PROCESSION OF THE TRADES.

Dublin corporation anecdote—Splendid triennial procession of the Dublin corporation, called Fringes (franchises), described.

Nothing can better show the high opinion formerly entertained by the Irish of their own notoriety, and particularly by that celebrated body called the “Corporation of Dublin,” than the following incident. Mr. Willis, a leather-breeches-maker in Dame-street, and a famous orator at the corporation meetings, holding forth on a debate about the parochial watch (a subject which was considered as of the utmost general importance), discoursed as follows:—“This, my friends, is a subject neither trifling nor obscure; the character of our corporation is at stake on your decision!—recollect,” continued he, “recollect, brother freemen, that the eyes of all Europe are upon us!”—The volunteers were certainly of some celebrity, and it was supposed they would not be unheard of in foreign countries.[[46]]


[46]. At the breaking out of the American war Colonel Brown, in derision of the colonists, declared, that he would march through all America with St. Andrew’s watchmen!—This declaration being made in the House of Commons, was thought to be in earnest by several members of the Dublin corporation. It was therefore suggested by one of the body to address his Majesty with a tender of the watchmen of St. Andrew’s, St. Ann’s, and St. Peter’s parishes, for American service. This serious offer drew down on the poor colonel such a volley of ridicule, that he never after mentioned America in Parliament. But such was the general contempt of the Americans at the commencement of the contest.

Colonel Brown was brother to old Lord Altamont.


One of the customs of Dublin which prevailed in my early days made such a strong impression upon my mind, that it never could be obliterated. The most magnificent and showy procession, I really believe, except those of Rome, then took place in the Irish metropolis every third year, and attracted a number of English quite surprising, if we take into account the difficulty and hazard of a passage at that time from London to Dublin.

The corporation of the latter city were, by the terms of their charter, bound, once in three years, to perambulate the limits of the lord mayor’s jurisdiction, to make stands or stations at various points, and to skirt the Earl of Meath’s liberties—a part of the city at that era in great prosperity, but forming a local jurisdiction under the earl (in the nature of a manor) totally distinct from that of Dublin.
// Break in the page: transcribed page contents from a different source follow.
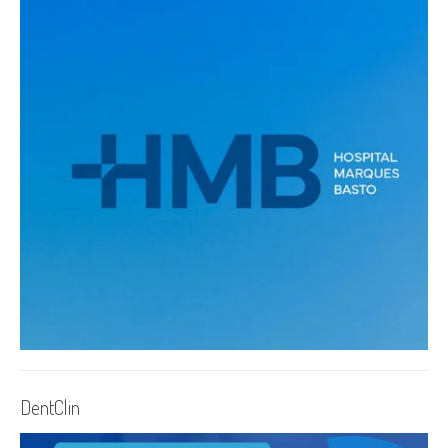
DentClin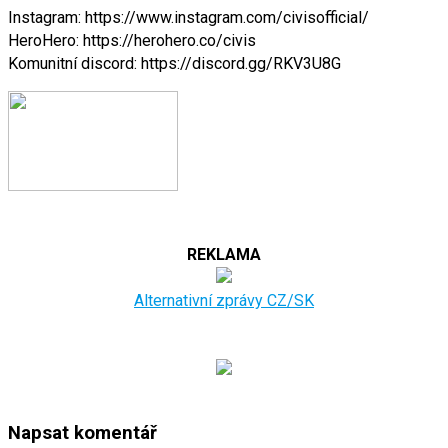
Instagram: https://www.instagram.com/civisofficial/
HeroHero: https://herohero.co/civis
Komunitní discord: https://discord.gg/RKV3U8G
REKLAMA
Alternativní zprávy CZ/SK
Napsat komentář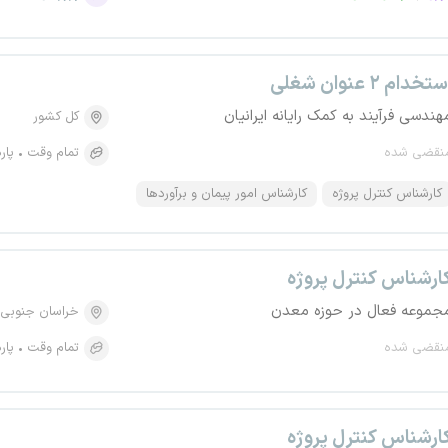
تخدام ۲ عنوان شغلی
هندسی فرآیند به کمک رایانه ایرانیان
کل کشور
نقضی شده
تمام وقت
پار
کارشناس کنترل پروژه
کارشناس امور پیمان و برآوردها
ارشناس کنترل پروژه
جموعه فعال در حوزه معدن
خراسان جنوبی
نقضی شده
تمام وقت
پار
ارشناس کنترل پروژه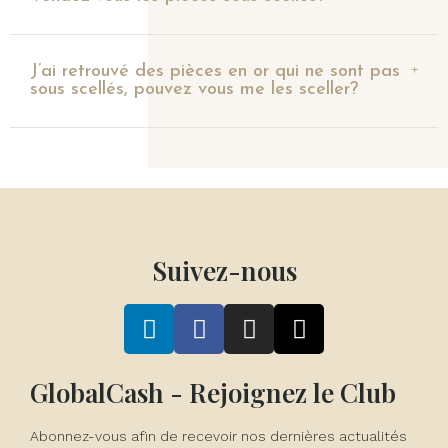
J’ai retrouvé des pièces en or qui ne sont pas
sous scellés, pouvez vous me les sceller?
Suivez-nous
GlobalCash - Rejoignez le Club
Abonnez-vous afin de recevoir nos dernières actualités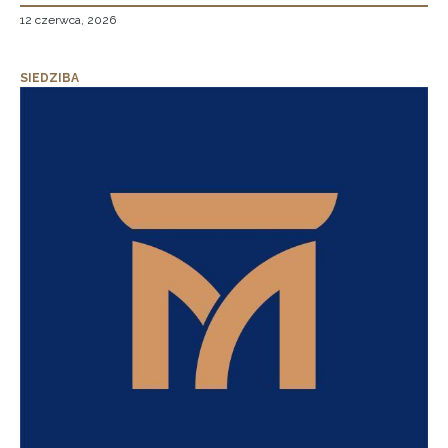
12 czerwca, 2026
SIEDZIBA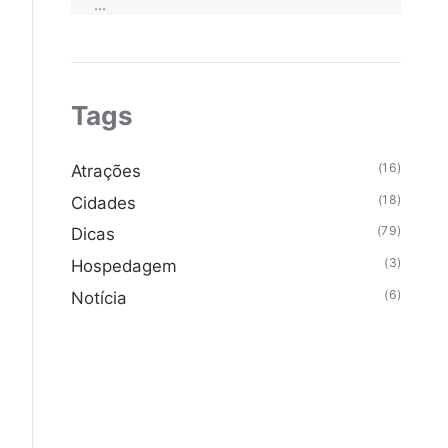
...
Tags
(16)
Atrações
(18)
Cidades
(79)
Dicas
(3)
Hospedagem
(6)
Notícia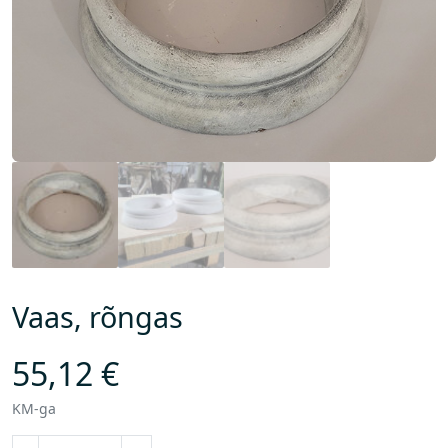
Vaas, rõngas
55,12
€
KM-ga
V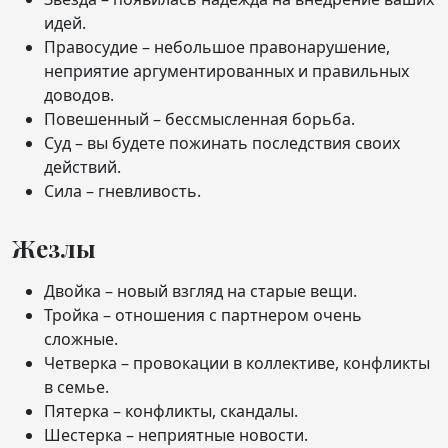
идей.
Правосудие – небольшое правонарушение,
неприятие аргументированных и правильных
доводов.
Повешенный – бессмысленная борьба.
Суд – вы будете пожинать последствия своих
действий.
Сила – гневливость.
Жезлы
Двойка – новый взгляд на старые вещи.
Тройка – отношения с партнером очень
сложные.
Четверка – провокации в коллективе, конфликты
в семье.
Пятерка – конфликты, скандалы.
Шестерка – неприятные новости.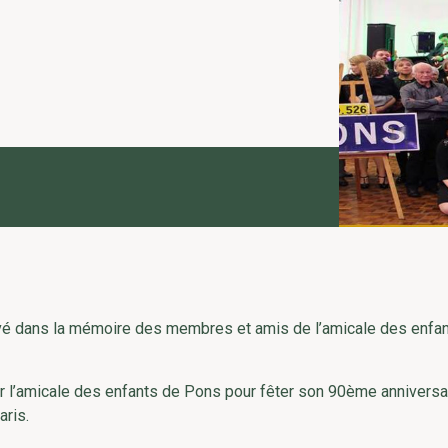
vé dans la mémoire des membres et amis de l’amicale des enfa
par l’amicale des enfants de Pons pour fêter son 90ème anniversa
aris.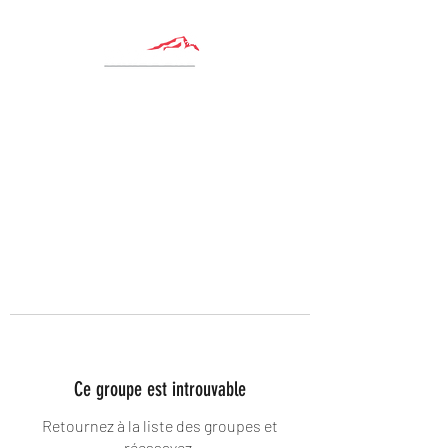
Ce groupe est introuvable
Retournez à la liste des groupes et
réessayez.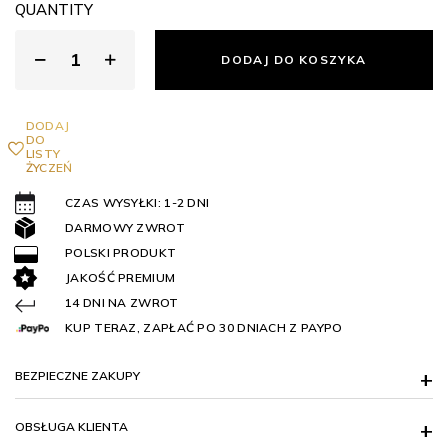
QUANTITY
DODAJ DO KOSZYKA
DODAJ
DO
LISTY
ŻYCZEŃ
CZAS WYSYŁKI: 1-2 DNI
DARMOWY ZWROT
POLSKI PRODUKT
JAKOŚĆ PREMIUM
14 DNI NA ZWROT
KUP TERAZ, ZAPŁAĆ PO 30 DNIACH Z PAYPO
BEZPIECZNE ZAKUPY
OBSŁUGA KLIENTA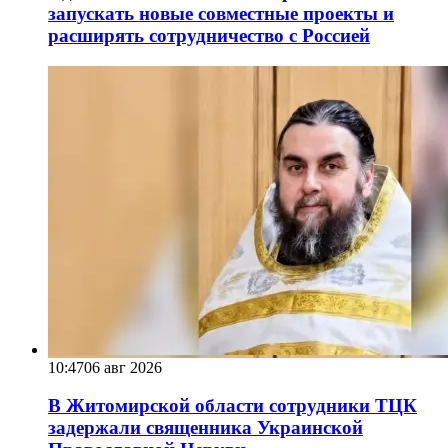
запускать новые совместные проекты и
расширять сотрудничество с Россией
10:47
06 авг 2026
В Житомирской области сотрудники ТЦК
задержали священника Украинской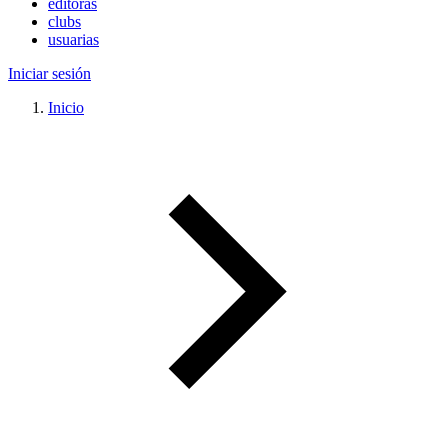
editoras
clubs
usuarias
Iniciar sesión
Inicio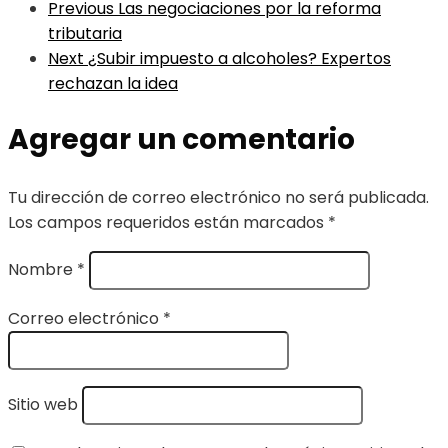
Previous
Las negociaciones por la reforma
tributaria
Next
¿Subir impuesto a alcoholes? Expertos
rechazan la idea
Agregar un comentario
Tu dirección de correo electrónico no será publicada.
Los campos requeridos están marcados
*
Nombre
*
Correo electrónico
*
Sitio web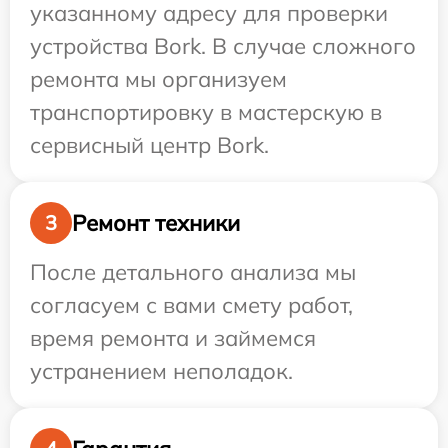
указанному адресу для проверки
устройства Bork. В случае сложного
ремонта мы организуем
транспортировку в мастерскую в
сервисный центр Bork.
Ремонт техники
3
После детального анализа мы
согласуем с вами смету работ,
время ремонта и займемся
устранением неполадок.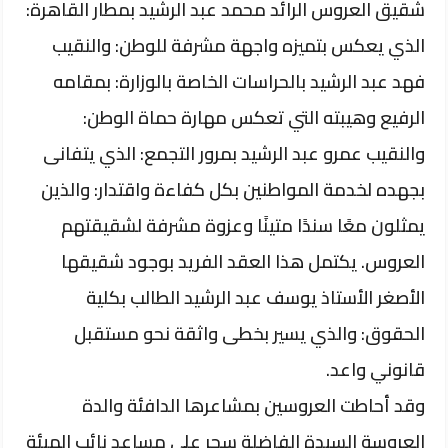
شقيق العروس الرائد محمد عبد الرشيد بمطار القاهرة:
الذي يعكس بتميزه واجهة مشرفة للوطن: والنقيب
فهد عبد الرشيد بالحراسات الخاصة بالوزارة: بمقامه
الرفيع وهيبته التي تعكس مهارة حماة الوطن:
والنقيب عمرو عبد الرشيد بمرور التجمع: الذي يتفانى
بجهده لخدمة المواطنين بكل كفاءة واقتدار: والذين
يمثلون معًا سندًا متينًا وعزوة مشرفة لشقيقتهم
العروس. يكتمل هذا العقد الفريد بوجود شقيقها
الأصغر الأستاذ يوسف عبد الرشيد الطالب بكلية
الحقوق: والذي يسير بخطى واثقة نحو مستقبل
قانوني واعد.
​وقد أحاطت العروسين بمشاعرها الدافئة والدة
العروسة السيدة الفاضلة سحر علي مساعد نائب الهيئة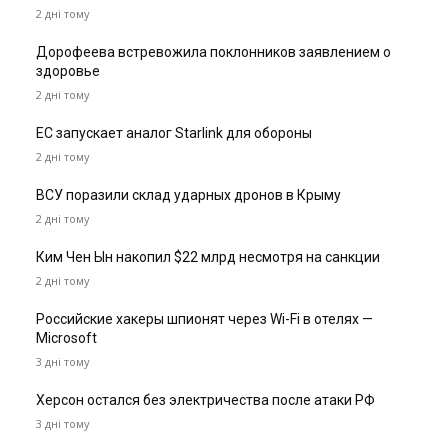
2 дні тому
Дорофеева встревожила поклонников заявлением о
здоровье
2 дні тому
ЕС запускает аналог Starlink для обороны
2 дні тому
ВСУ поразили склад ударных дронов в Крыму
2 дні тому
Ким Чен Ын накопил $22 млрд несмотря на санкции
2 дні тому
Российские хакеры шпионят через Wi-Fi в отелях —
Microsoft
3 дні тому
Херсон остался без электричества после атаки РФ
3 дні тому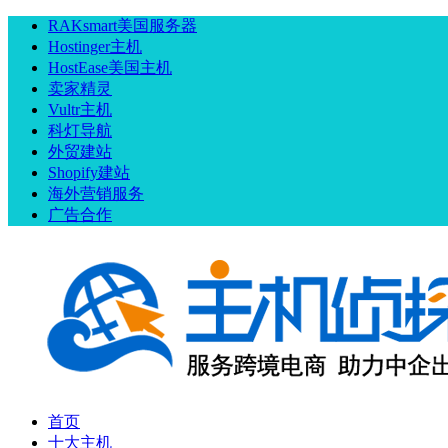
RAKsmart美国服务器
Hostinger主机
HostEase美国主机
卖家精灵
Vultr主机
科灯导航
外贸建站
Shopify建站
海外营销服务
广告合作
首页
十大主机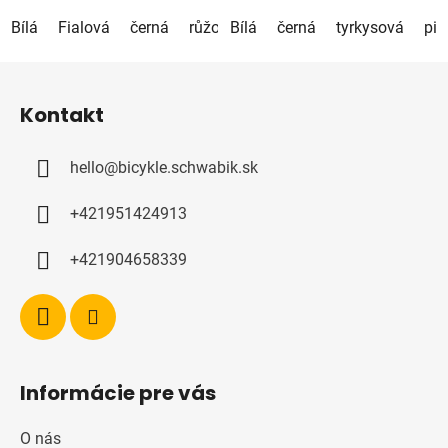
Bílá
Fialová
černá
růžová
Bílá
tyrkysová
černá
tyrkysová
béžová
pist
pis
Z
á
Kontakt
p
a
hello
@
bicykle.schwabik.sk
t
í
+421951424913
+421904658339
Informácie pre vás
O nás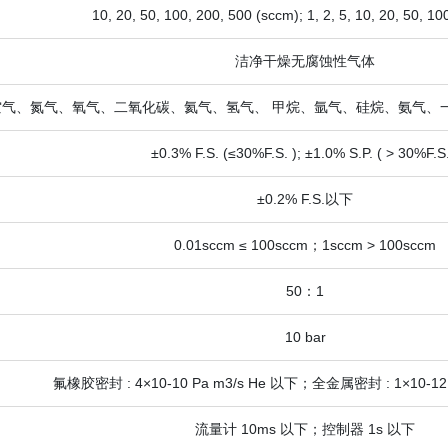
10, 20, 50, 100, 200, 500 (sccm); 1, 2, 5, 10, 20, 50, 10
洁净干燥无腐蚀性气体
空气、氮气、氧气、二氧化碳、氦气、氢气、 甲烷、氩气、硅烷、氨气、
±0.3% F.S. (≤30%F.S. ); ±1.0% S.P. ( > 30%F.S.
±0.2% F.S.以下
0.01sccm ≤ 100sccm；1sccm > 100sccm
50：1
10 bar
氟橡胶密封 : 4×10-10 Pa m3/s He 以下；全金属密封 : 1×10-12 
流量计 10ms 以下；控制器 1s 以下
This procession being in fact partly intended to mark and to designate the extreme boundaries of his lordship’s jurisdiction, at those points where they touch the Earl of Meath’s liberty, the lord mayor thrust his sword through the wall of a certain house;—and then concluded the ceremony by approaching the sea at low water, and hurling a javelin as far upon the sands as his strength admitted, which was understood to form the boundary between him and Neptune.